Highlights & Insights

  • The intention tree concept structures implicit mental states into computable tree structures, providing a new representation paradigm for intention modeling.
  • The four-task evaluation system is cleverly designed, forming a progressive assessment from alignment \(\rightarrow\) verification \(\rightarrow\) contrast \(\rightarrow\) prediction.
  • The data scale is massive (1.9M intention items), yet the construction cost remains controlled through LLM automation and human sampling verification.

Limitations & Future Work

  • Intention generation relies on LLMs (GPT-4o-mini), whose quality is limited by the LLM's own capabilities.
  • Human annotation only covers a sampled subset; the full dataset quality has not been comprehensively verified.
  • The 0-3 scoring standard for the four tasks is subjective, particularly for Task 2.
  • Future work could explore integrating intention modeling into the end-to-end training of recommendation systems.
  • vs. Amazon-M2 (Jin et al., 2023): Amazon-M2 provides raw session data; SessionIntentBench adds intention metadata and evaluation tasks on top.
  • vs. Sun et al. (2024): They optimize recommendation via intention ranking prompts; this work focuses on evaluating the intention understanding capabilities of the LLMs.
  • vs.
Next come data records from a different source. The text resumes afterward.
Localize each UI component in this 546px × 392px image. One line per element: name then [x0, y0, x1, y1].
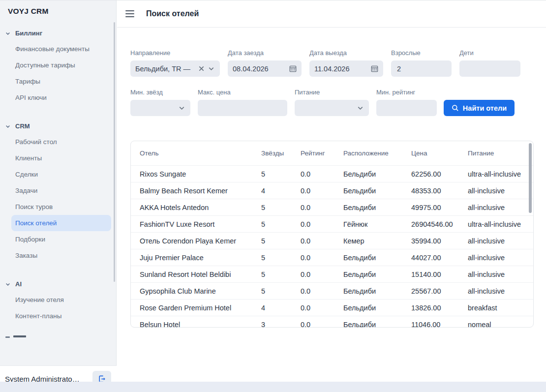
table-cell: 15140.00	[411, 271, 468, 278]
table-cell: 3	[261, 321, 301, 328]
table-row[interactable]: Rixos Sungate50.0Бельдиби62256.00ultra-a…	[131, 165, 533, 182]
column-header: Цена	[411, 150, 468, 157]
table-cell: 25567.00	[411, 287, 468, 295]
sidebar-item-api-keys[interactable]: API ключи	[11, 90, 111, 106]
destination-combobox[interactable]: Бельдиби, TR —	[130, 60, 220, 77]
children-field[interactable]	[464, 60, 516, 77]
table-cell: 11046.00	[411, 321, 468, 328]
checkin-date-input[interactable]: 08.04.2026	[228, 60, 302, 77]
table-row[interactable]: Отель Corendon Playa Kemer50.0Кемер35994…	[131, 232, 533, 249]
max-price-field[interactable]	[203, 100, 282, 116]
checkout-date-value: 11.04.2026	[314, 65, 368, 73]
table-cell: all-inclusive	[468, 187, 533, 195]
search-hotels-label: Найти отели	[463, 104, 507, 112]
children-label: Дети	[459, 49, 520, 57]
destination-label: Направление	[130, 49, 220, 57]
table-cell: all-inclusive	[468, 254, 533, 262]
window-bottom-strip	[0, 382, 546, 392]
section-label: CRM	[15, 122, 30, 130]
column-header: Рейтинг	[301, 150, 343, 157]
table-cell: 4	[261, 304, 301, 312]
sidebar-item-available-tariffs[interactable]: Доступные тарифы	[11, 57, 111, 73]
adults-input[interactable]	[391, 60, 452, 77]
table-row[interactable]: AKKA Hotels Antedon50.0Бельдиби49975.00a…	[131, 199, 533, 215]
table-cell: 48353.00	[411, 187, 468, 195]
sidebar-section-clipped	[0, 335, 116, 339]
app-window: VOYJ CRM БиллингФинансовые документыДост…	[0, 0, 546, 392]
table-cell: 44027.00	[411, 254, 468, 262]
table-cell: FashionTV Luxe Resort	[140, 220, 261, 228]
table-row[interactable]: Balmy Beach Resort Kemer40.0Бельдиби4835…	[131, 182, 533, 199]
chevron-down-icon[interactable]	[357, 104, 364, 112]
chevron-down-icon	[5, 336, 10, 338]
chevron-down-icon	[5, 123, 11, 129]
children-input[interactable]	[459, 60, 520, 77]
sidebar-item-clients[interactable]: Клиенты	[11, 150, 111, 166]
adults-field[interactable]	[396, 60, 447, 77]
sidebar-item-finance-documents[interactable]: Финансовые документы	[11, 41, 111, 57]
table-row[interactable]: Belsun Hotel30.0Бельдиби11046.00nomeal	[131, 316, 533, 328]
table-cell: Бельдиби	[343, 304, 411, 312]
clipped-section-label	[13, 335, 26, 337]
search-hotels-button[interactable]: Найти отели	[444, 100, 515, 116]
checkin-date-value: 08.04.2026	[233, 65, 286, 73]
chevron-down-icon[interactable]	[208, 65, 215, 72]
max-price-input[interactable]	[198, 100, 287, 116]
table-cell: Juju Premier Palace	[140, 254, 261, 262]
chevron-down-icon	[5, 281, 11, 287]
table-row[interactable]: Gypsophila Club Marine50.0Бельдиби25567.…	[131, 282, 533, 299]
meal-select[interactable]	[295, 100, 369, 116]
sidebar-item-hotel-search[interactable]: Поиск отелей	[11, 215, 111, 231]
section-label: Биллинг	[15, 30, 42, 37]
hamburger-menu-button[interactable]	[125, 10, 135, 17]
clear-destination-icon[interactable]	[198, 65, 205, 72]
min-rating-label: Мин. рейтинг	[376, 89, 437, 96]
sidebar-item-desktop[interactable]: Рабочий стол	[11, 134, 111, 150]
sidebar-section-crm[interactable]: CRM	[0, 119, 116, 134]
meal-label: Питание	[295, 89, 369, 96]
table-cell: 26904546.00	[411, 220, 468, 228]
table-cell: Бельдиби	[343, 287, 411, 295]
min-rating-input[interactable]	[376, 100, 437, 116]
sidebar-section-ai[interactable]: AI	[0, 276, 116, 292]
table-row[interactable]: FashionTV Luxe Resort50.0Гёйнюк26904546.…	[131, 215, 533, 232]
sidebar-item-tariffs[interactable]: Тарифы	[11, 73, 111, 90]
table-cell: all-inclusive	[468, 204, 533, 211]
sidebar-nav: БиллингФинансовые документыДоступные тар…	[0, 19, 116, 324]
search-icon	[452, 104, 459, 112]
sidebar-item-tasks[interactable]: Задачи	[11, 182, 111, 199]
table-cell: Balmy Beach Resort Kemer	[140, 187, 261, 195]
table-cell: all-inclusive	[468, 237, 533, 245]
min-stars-label: Мин. звёзд	[130, 89, 190, 96]
min-stars-select[interactable]	[130, 100, 190, 116]
column-header: Звёзды	[261, 150, 301, 157]
sidebar-item-content-plans[interactable]: Контент-планы	[11, 308, 111, 324]
table-cell: Бельдиби	[343, 170, 411, 178]
sidebar-item-orders[interactable]: Заказы	[11, 247, 111, 264]
calendar-icon[interactable]	[289, 65, 297, 72]
checkin-date-label: Дата заезда	[228, 49, 302, 57]
topbar: Поиск отелей	[117, 0, 546, 28]
search-filters: Направление Бельдиби, TR — Дата заезда	[117, 28, 546, 116]
min-rating-field[interactable]	[381, 100, 432, 116]
table-cell: 0.0	[301, 237, 343, 245]
sidebar-scrollbar[interactable]	[114, 22, 115, 282]
chevron-down-icon[interactable]	[178, 104, 185, 112]
table-scrollbar[interactable]	[529, 143, 532, 213]
checkout-date-input[interactable]: 11.04.2026	[309, 60, 383, 77]
sidebar-item-deals[interactable]: Сделки	[11, 166, 111, 182]
table-row[interactable]: Juju Premier Palace50.0Бельдиби44027.00a…	[131, 249, 533, 266]
calendar-icon[interactable]	[371, 65, 378, 72]
sidebar-item-collections[interactable]: Подборки	[11, 231, 111, 247]
sidebar-item-tour-search[interactable]: Поиск туров	[11, 199, 111, 215]
table-row[interactable]: Sunland Resort Hotel Beldibi50.0Бельдиби…	[131, 266, 533, 282]
sidebar-item-hotel-research[interactable]: Изучение отеля	[11, 292, 111, 308]
column-header: Расположение	[343, 150, 411, 157]
table-cell: Бельдиби	[343, 204, 411, 211]
page-title: Поиск отелей	[146, 9, 199, 18]
section-label: AI	[15, 280, 22, 288]
table-row[interactable]: Rose Garden Premium Hotel40.0Бельдиби138…	[131, 299, 533, 316]
table-cell: Sunland Resort Hotel Beldibi	[140, 271, 261, 278]
chevron-down-icon	[5, 30, 11, 36]
sidebar-section-billing[interactable]: Биллинг	[0, 26, 116, 41]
Xu et al. (2024): They model intentions for co-purchase behaviors but only cover single interactions; this work models intention evolution across sessions.

Rating

  • Novelty: ⭐⭐⭐⭐ The intention tree and four-task system are meaningful new contributions.
  • Experimental Thoroughness: ⭐⭐⭐⭐⭐ 20+ models, multiple evaluation settings, and human verification.
  • Writing Quality: ⭐⭐⭐⭐ Tasks are clearly defined, although symbols are numerous.
  • Value: ⭐⭐⭐⭐ Provides the first systematic benchmark for e-commerce intention modeling.